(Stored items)
-=-=-=-=-

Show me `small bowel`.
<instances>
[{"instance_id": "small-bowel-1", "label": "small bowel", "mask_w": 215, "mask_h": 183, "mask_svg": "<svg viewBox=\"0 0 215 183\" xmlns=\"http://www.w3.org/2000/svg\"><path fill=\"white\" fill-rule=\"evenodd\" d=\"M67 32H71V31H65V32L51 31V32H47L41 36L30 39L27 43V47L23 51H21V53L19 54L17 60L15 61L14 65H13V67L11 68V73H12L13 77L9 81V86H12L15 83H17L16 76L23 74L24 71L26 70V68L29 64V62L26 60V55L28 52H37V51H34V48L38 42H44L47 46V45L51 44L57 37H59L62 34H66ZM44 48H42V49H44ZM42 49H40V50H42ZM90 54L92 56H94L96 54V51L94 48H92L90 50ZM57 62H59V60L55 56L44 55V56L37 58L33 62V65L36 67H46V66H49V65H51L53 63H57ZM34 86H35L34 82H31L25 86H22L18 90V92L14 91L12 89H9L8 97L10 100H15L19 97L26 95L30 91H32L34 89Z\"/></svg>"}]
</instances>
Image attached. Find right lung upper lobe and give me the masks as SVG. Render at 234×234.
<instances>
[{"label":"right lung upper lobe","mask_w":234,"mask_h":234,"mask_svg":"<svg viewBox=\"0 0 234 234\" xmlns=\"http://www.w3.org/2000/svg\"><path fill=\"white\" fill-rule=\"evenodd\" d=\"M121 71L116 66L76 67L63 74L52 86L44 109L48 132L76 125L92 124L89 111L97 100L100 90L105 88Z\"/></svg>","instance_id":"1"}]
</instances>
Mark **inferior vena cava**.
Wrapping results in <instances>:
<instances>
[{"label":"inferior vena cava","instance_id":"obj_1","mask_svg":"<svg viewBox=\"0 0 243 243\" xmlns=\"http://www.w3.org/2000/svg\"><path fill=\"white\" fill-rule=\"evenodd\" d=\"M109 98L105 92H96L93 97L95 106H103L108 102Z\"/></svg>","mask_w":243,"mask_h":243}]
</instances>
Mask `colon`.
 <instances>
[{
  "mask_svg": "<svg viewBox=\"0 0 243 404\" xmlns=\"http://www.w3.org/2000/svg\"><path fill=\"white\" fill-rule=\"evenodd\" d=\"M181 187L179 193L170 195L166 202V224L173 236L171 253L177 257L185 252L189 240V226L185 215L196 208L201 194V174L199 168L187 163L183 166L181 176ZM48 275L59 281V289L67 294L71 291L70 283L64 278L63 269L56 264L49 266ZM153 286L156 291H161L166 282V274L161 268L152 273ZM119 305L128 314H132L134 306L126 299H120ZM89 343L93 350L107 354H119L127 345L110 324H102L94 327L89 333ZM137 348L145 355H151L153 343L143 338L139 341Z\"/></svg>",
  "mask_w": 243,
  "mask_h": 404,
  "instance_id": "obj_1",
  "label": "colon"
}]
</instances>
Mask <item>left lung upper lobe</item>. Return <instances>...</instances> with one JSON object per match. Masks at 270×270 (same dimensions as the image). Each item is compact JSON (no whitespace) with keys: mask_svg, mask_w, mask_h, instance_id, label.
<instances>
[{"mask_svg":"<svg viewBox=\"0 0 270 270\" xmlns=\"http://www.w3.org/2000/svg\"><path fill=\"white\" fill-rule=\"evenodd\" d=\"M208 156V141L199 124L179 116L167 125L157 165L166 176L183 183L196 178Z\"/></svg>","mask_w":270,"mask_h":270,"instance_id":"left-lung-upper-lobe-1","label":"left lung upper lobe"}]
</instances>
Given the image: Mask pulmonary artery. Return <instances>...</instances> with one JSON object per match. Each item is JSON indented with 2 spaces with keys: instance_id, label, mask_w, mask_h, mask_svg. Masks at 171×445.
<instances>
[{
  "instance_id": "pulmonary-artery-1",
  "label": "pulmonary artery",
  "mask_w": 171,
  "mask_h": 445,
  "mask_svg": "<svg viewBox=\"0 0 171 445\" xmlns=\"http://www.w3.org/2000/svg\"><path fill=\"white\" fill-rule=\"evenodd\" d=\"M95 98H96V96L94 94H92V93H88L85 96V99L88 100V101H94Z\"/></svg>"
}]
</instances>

-=-=-=-=-

## WORK INSTRUCTION
Write the data out again. Match it exactly.

## OUTPUT
Show me `small bowel`.
<instances>
[{"instance_id": "small-bowel-1", "label": "small bowel", "mask_w": 215, "mask_h": 183, "mask_svg": "<svg viewBox=\"0 0 215 183\" xmlns=\"http://www.w3.org/2000/svg\"><path fill=\"white\" fill-rule=\"evenodd\" d=\"M67 32H71V31H65V32L51 31V32H47L41 36L30 39L27 43V47L23 51H21V53L19 54L17 60L15 61L14 65H13V67L11 68V73H12L13 77L9 81V86H12L15 83H17L16 76L23 74L24 71L26 70V68L29 64V62L26 60V55L28 52H37V51H34V48L38 42H44L47 46V45L51 44L57 37H59L62 34H66ZM44 48H42V49H44ZM42 49H40V50H42ZM90 54L92 56H94L96 54V51L94 48H92L90 50ZM57 62H59V60L55 56L44 55V56L37 58L33 62V65L36 67H46V66H49V65H51L53 63H57ZM34 86H35L34 82H31L25 86H22L18 90V92L14 91L12 89H9L8 97L10 100H15L19 97L26 95L30 91H32L34 89Z\"/></svg>"}]
</instances>
Image attached. Find right lung upper lobe and give me the masks as SVG. Render at 234×234.
<instances>
[{"label":"right lung upper lobe","mask_w":234,"mask_h":234,"mask_svg":"<svg viewBox=\"0 0 234 234\" xmlns=\"http://www.w3.org/2000/svg\"><path fill=\"white\" fill-rule=\"evenodd\" d=\"M121 71L116 66L76 67L63 74L52 86L44 109L48 132L76 125L92 124L89 111L97 100L100 90L105 88Z\"/></svg>","instance_id":"1"}]
</instances>
Mark **inferior vena cava**.
Wrapping results in <instances>:
<instances>
[{"label":"inferior vena cava","instance_id":"obj_1","mask_svg":"<svg viewBox=\"0 0 243 243\" xmlns=\"http://www.w3.org/2000/svg\"><path fill=\"white\" fill-rule=\"evenodd\" d=\"M109 98L105 92H96L93 97L95 106H103L108 102Z\"/></svg>","mask_w":243,"mask_h":243}]
</instances>
Mask `colon`.
 <instances>
[{
  "mask_svg": "<svg viewBox=\"0 0 243 404\" xmlns=\"http://www.w3.org/2000/svg\"><path fill=\"white\" fill-rule=\"evenodd\" d=\"M181 187L179 193L170 195L166 202V224L173 236L171 253L177 257L185 252L189 240V226L185 215L196 208L201 194V174L199 168L187 163L183 166L181 176ZM48 275L59 281V289L67 294L71 291L70 283L64 278L63 269L56 264L49 266ZM153 286L156 291H161L166 282V274L161 268L152 273ZM119 305L128 314H132L134 306L126 299H120ZM89 343L93 350L107 354H119L127 345L110 324H102L94 327L89 333ZM137 348L145 355H151L153 343L143 338L139 341Z\"/></svg>",
  "mask_w": 243,
  "mask_h": 404,
  "instance_id": "obj_1",
  "label": "colon"
}]
</instances>
Mask <item>left lung upper lobe</item>. Return <instances>...</instances> with one JSON object per match. Masks at 270×270 (same dimensions as the image). Each item is compact JSON (no whitespace) with keys: mask_svg, mask_w, mask_h, instance_id, label.
<instances>
[{"mask_svg":"<svg viewBox=\"0 0 270 270\" xmlns=\"http://www.w3.org/2000/svg\"><path fill=\"white\" fill-rule=\"evenodd\" d=\"M208 156V141L199 124L179 116L167 125L157 165L166 176L183 183L196 178Z\"/></svg>","mask_w":270,"mask_h":270,"instance_id":"left-lung-upper-lobe-1","label":"left lung upper lobe"}]
</instances>
Given the image: Mask pulmonary artery. Return <instances>...</instances> with one JSON object per match. Each item is JSON indented with 2 spaces with keys: instance_id, label, mask_w, mask_h, mask_svg. Masks at 171×445.
<instances>
[{
  "instance_id": "pulmonary-artery-1",
  "label": "pulmonary artery",
  "mask_w": 171,
  "mask_h": 445,
  "mask_svg": "<svg viewBox=\"0 0 171 445\" xmlns=\"http://www.w3.org/2000/svg\"><path fill=\"white\" fill-rule=\"evenodd\" d=\"M95 98H96V96L94 94H92V93H88L85 96V99L88 100V101H94Z\"/></svg>"
}]
</instances>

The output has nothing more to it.